Ama bu kampanyalar, hükümetin girişimleri sonucu yapılıyormuş gibi gösteriliyor. Ancak olay öyle değil gibi. Zira asgari ücret ile memur ve emeklilere yapılan ücret zammı henüz insanları ceplerine girmeden zaten fahiş fiyatlar uygulamaya konuldu.

Ekonomist Aktaş'a göre Türkiye'nin yanı başında ve en büyük pazarı Avrupa'da da durgunluk yaşanıyor. Türkiye'nin bundan etkilenmemesi mümkün değil.

Aktaş, "İşte ayak sesleri üçüncü çeyrekte iyice hissedilmeye başlanmıştı, ekim ve kasımda bu sesler daha güçlü duyulur oldu. Bakalım aralık verileri nasıl gelecek ve yılı nasıl tamamlayacağız?" diye soruyor. 
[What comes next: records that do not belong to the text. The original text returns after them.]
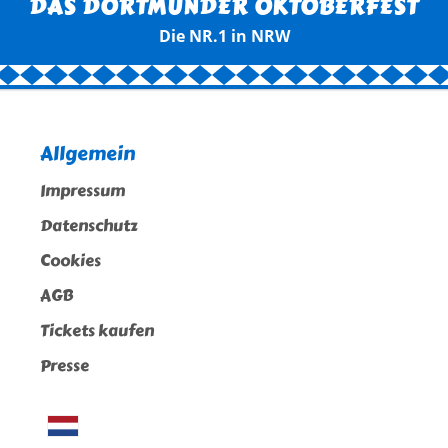
DAS DORTMUNDER OKTOBERFEST
Die NR.1 in NRW
Allgemein
Impressum
Datenschutz
Cookies
AGB
Tickets kaufen
Presse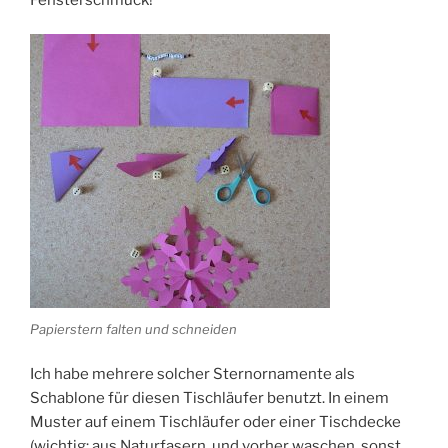
Papierstern falten und schneiden
Ich habe mehrere solcher Sternornamente als
Schablone für diesen Tischläufer benutzt. In einem
Muster auf einem Tischläufer oder einer Tischdecke
(wichtig: aus Naturfasern, und vorher waschen, sonst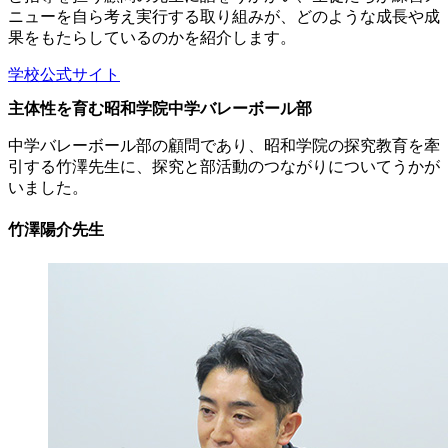
ニューを自ら考え実行する取り組みが、どのような成長や成
果をもたらしているのかを紹介します。
学校公式サイト
主体性を育む昭和学院中学バレーボール部
中学バレーボール部の顧問であり、昭和学院の探究教育を牽
引する竹澤先生に、探究と部活動のつながりについてうかが
いました。
竹澤陽介先生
"Neler olacak hep beraber göreceğiz" 

Independent Türkçe'ye konuşan ekonomist Prof. Dr. Seyfettin Gürsel'e göre ise Türk ekonomisinde zaten bir durgunlaşma uzun süredir yaşanıyor.

Kasımda Sanayi Üretim Endeksi'nin eksiye dönmesinin önemli bir gösterge olduğunu vurgulayan Gürsel, "ancak" diyerek "Dördüncü çeyrekte daralma olacak anlamına gelmez ama iyi bir işaret değil. Bundan sonra ne olacak hep beraber göreceğiz" dedi.

 

Seyfettin Gürsel
Seyfettin Gürsel / Fotoğraf: Twitter

 

Asgari ücretin yüzde 54,6 artırılması, memur ve emekli maaşlarının artırılmasının iç talebe adete pompa etkisi yaptığını vurgulayan Gürsel, 2 milyon 500 bine yakın insan emekli olacağını da belirterek "Bunlar durumu değiştirebilir. Doğrusu önce bir dördüncü çeyreğin büyüme rakamlarını görmek gerekir. Sanayi üretimi bir önceki ayda yükselmişti. Ocak-şubat aylarını beklemekte fayda var. Hatta şubat-martı beklemek lazım" diye konuştu.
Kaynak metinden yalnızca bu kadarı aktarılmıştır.